Chinesische Experten für Papierrestaurierung besuchen das Institut für Erhaltung
Das Institut für Erhaltung von Archiv- und Bibliotheksgut des Landesarchivs Baden-Württemberg konnte am 10. Dezember weit gereiste Gäste begrüßen. Der Präsident, der Vizepräsident und die Chefrestauratorin des Instituts für Konservierung und Restaurierung alter chinesischer Bücher der Fudan-Universität sowie eine Mitarbeiterin der Fudan-Universitätsbibliothek machten auf ihrer Deutschlandreise Station in Ludwigsburg. Die in Shanghai ansässige Fudan-Universität ist eine der renommiertesten und ältesten chinesischen Hochschulen mit fast 40.000 Studierenden. Sie besitzt zahlreiche Bücher und Handschriften aus traditionellem chinesischen Papier, das vorwiegend aus Pflanzenfasern hergestellt wurde. Zwar ist dieses Papier, ähnlich wie das europäische Hadernpapier, wesentlich langlebiger als moderne Papiere aus Holzschliff und Zellulose, doch wird auch chinesisches Papier durch intensiven Gebrauch, aggressive Tinten, falsche Lagerung, Insekten, Nagetiere usw. geschädigt.

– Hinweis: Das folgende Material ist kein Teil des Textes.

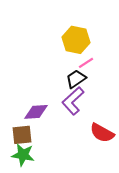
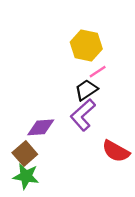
brown square: (22, 135) -> (25, 154), turned -35

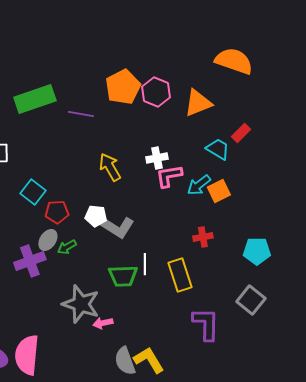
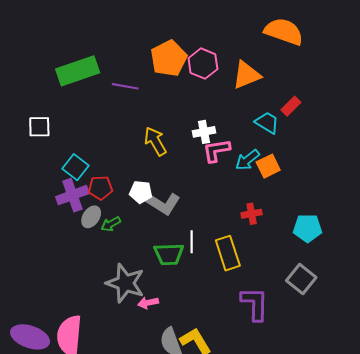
purple cross: (30, 261) -> (72, 195), moved

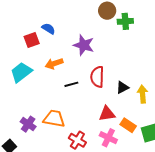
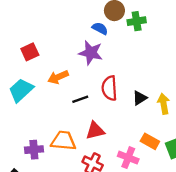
blue semicircle: (48, 29) -> (100, 28), moved
red triangle: (107, 114) -> (95, 131), moved
purple cross: (28, 124) -> (34, 150), turned -35

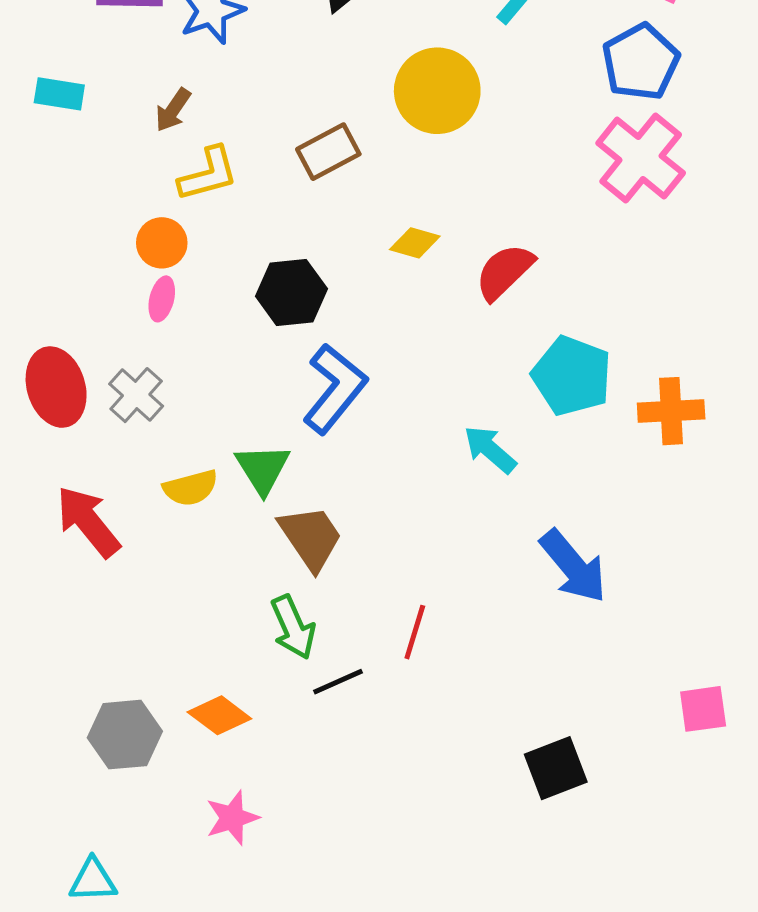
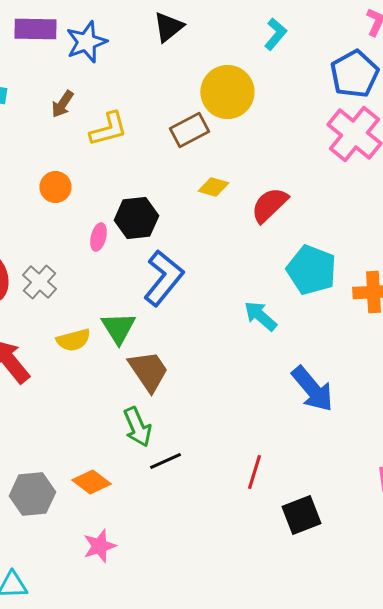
brown rectangle: (328, 152) -> (189, 130), moved
yellow L-shape: (208, 174) -> (108, 129), moved
pink ellipse: (162, 299) -> (98, 237), moved
red line: (415, 632) -> (254, 472), moved

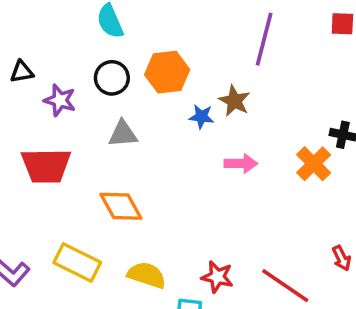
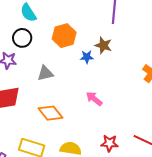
black circle: (112, 78) -> (22, 38), moved
pink arrow: (241, 163) -> (94, 99), moved, turned -132

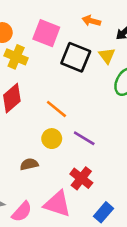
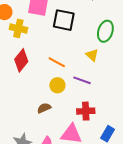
yellow triangle: (107, 56) -> (92, 55), moved
red cross: (81, 178) -> (86, 111), turned -30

"Chinesische Papierrestauratoren stehen vor ähnlichen Herausforderungen wie ihre europäischen Kollegen", so begründeten die vier Expertinnen und Experten aus Shanghai ihren Entschluss, nach Deutschland zu reisen, um in Ludwigsburg und Köln die deutschen Methoden und Techniken zur Restaurierung und Konservierung geschädigter Papiere exemplarisch kennenzulernen sowie in Hamburg über das alte Buch in China zu referieren. Nachdem die Restauratorinnen und Restauratoren des Ludwigsburger Instituts fast vier Stunden lang ihre Verfahren demonstriert und die zahlreichen Fragen der chinesischen Gäste beantwortet hatten, bilanzierten diese erfreut: "Der weite Weg nach Ludwigsburg hat sich gelohnt. Das Schließen von Fehlstellen durch Anfasern und das Papierspalten sind zwei sehr interessante Restaurierungstechniken. Wir werden mit dem Institut für Erhaltung in Kontakt bleiben."

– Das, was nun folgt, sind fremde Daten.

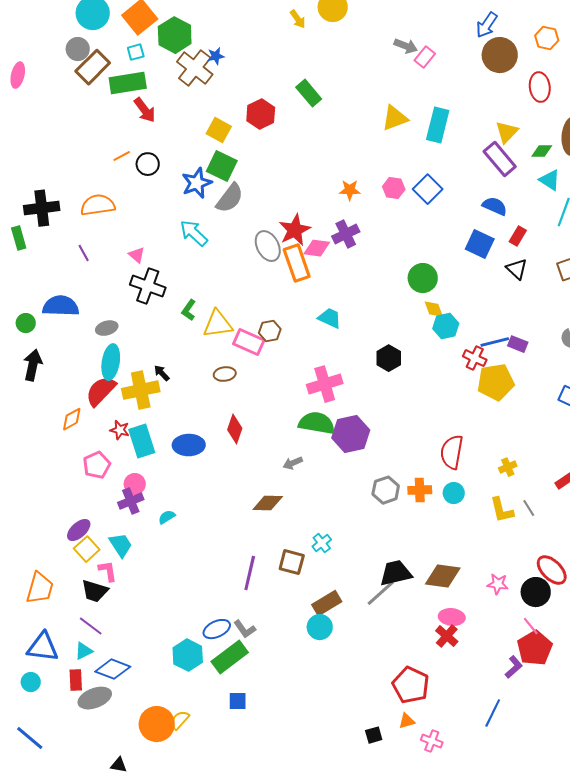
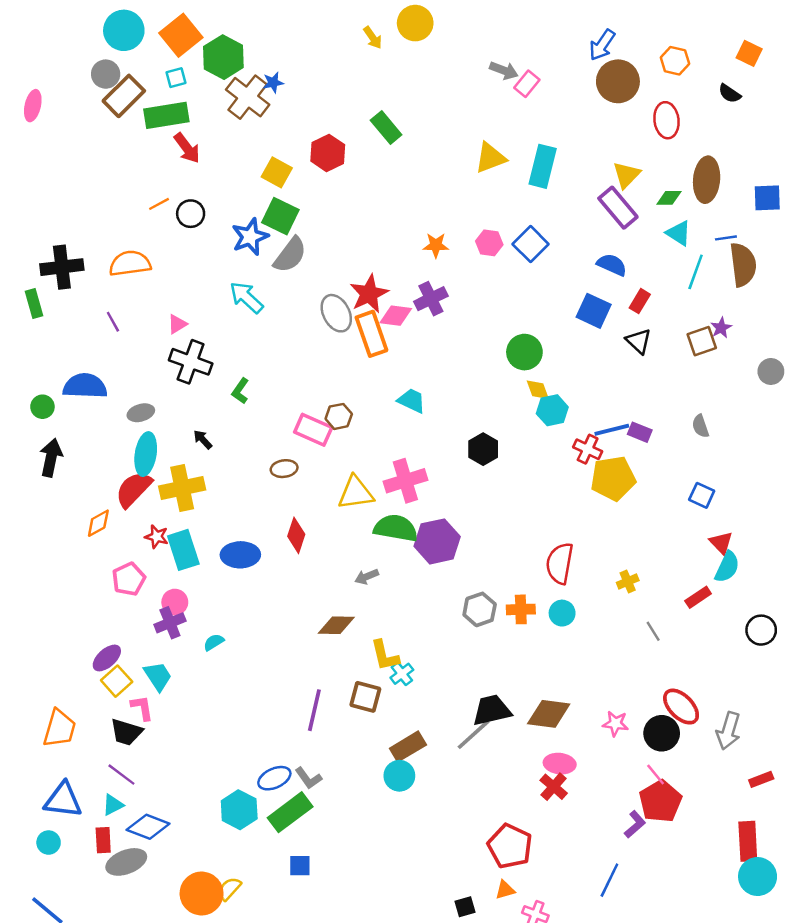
pink triangle: (137, 255) -> (177, 324), turned 48
yellow triangle: (218, 324) -> (356, 493), moved
black arrow: (162, 373) -> (203, 439), moved
yellow L-shape: (502, 510) -> (385, 656), moved

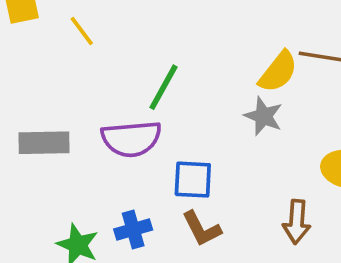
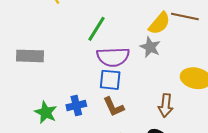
purple semicircle: (131, 139) -> (113, 57), moved

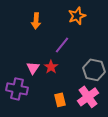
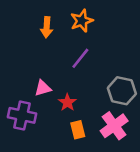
orange star: (77, 16) -> (82, 21), moved
red star: (51, 67) -> (67, 102), moved
pink triangle: (33, 68) -> (43, 88), turned 40

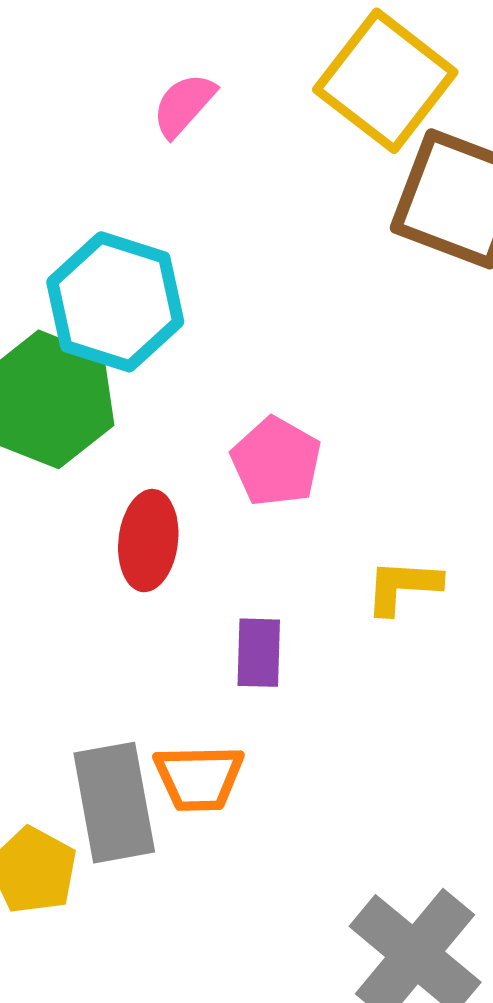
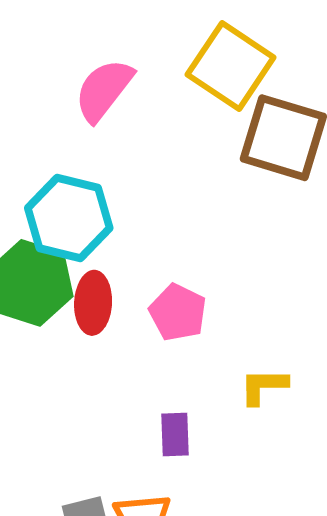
pink semicircle: (184, 105) -> (104, 90), size x1.5
red ellipse: (148, 541) -> (93, 303), moved

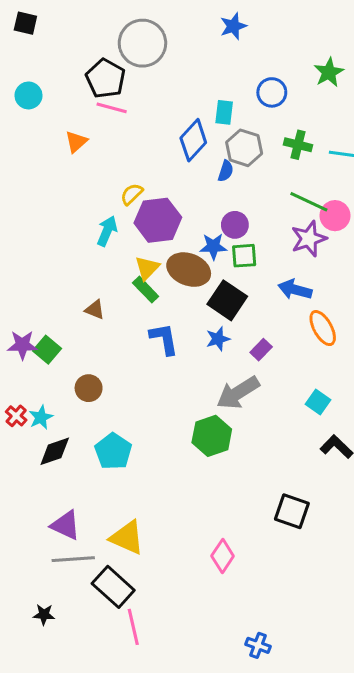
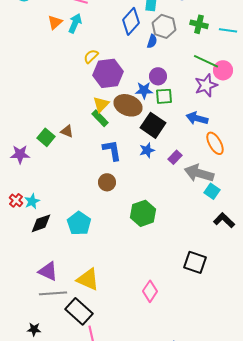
cyan arrow: (107, 231) -> (75, 23), moved
green square: (47, 350) -> (46, 137), moved
brown circle: (89, 388) -> (107, 182), moved
gray arrow: (238, 393) -> (199, 173), moved, turned 48

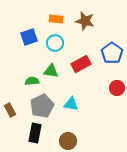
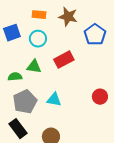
blue pentagon: (112, 53) -> (95, 35), moved
red circle: (117, 88) -> (100, 97), moved
black rectangle: (35, 133) -> (18, 129), turned -48

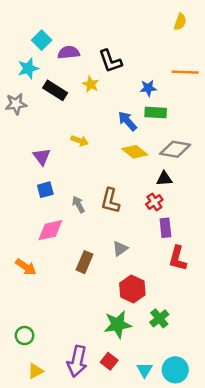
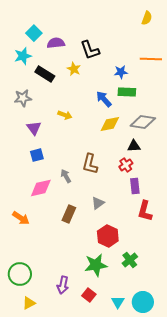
gray star: (16, 104) -> (23, 98), moved
yellow diamond: (135, 152) -> (110, 124), turned -50
gray arrow: (78, 204) -> (66, 176), moved
green circle: (25, 336) -> (20, 274), size x1.5
purple arrow: (77, 361) -> (63, 285), moved, size x0.7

Das in der heutigen Form seit 1995 bestehende Institut für Erhaltung von Archiv- und Bibliotheksgut ist dem Landesarchiv Baden-Württemberg angegliedert, arbeitet aber im Rahmen des Landesrestaurierungsprogramms auch für die beiden Landesbibliotheken sowie für die Bibliotheken und Archive der neun Landesuniversitäten. Es praktiziert als eine von wenigen Werkstätten weltweit das sogenannte Papierspalten, eine Methode zur Stabilisierung strukturell stark beschädigter Dokumente. Dabei wird ein Papierblatt zunächst von beiden Seiten temporär mit einem Trägermaterial und flüssigem Gelatineklebstoff beschichtet. Nach einer Quell- und Gelbildungszeit können die Träger auseinandergezogen werden, wobei an jedem Träger die Hälfte des Originalblatts kleben bleibt – es wird in der Mitte aufgespalten. In diese „Mitte“ wird ein neues transparentes, aber festes Papier als Stützkern eingeklebt. Anschließend wird das Sandwich geschlossen, und die Träger werden mithilfe von Enzymen wieder abgelöst. Übrig bleibt ein „von innen“ gefestigtes Papier, dem man die Behandlung nicht ohne weiteres ansieht.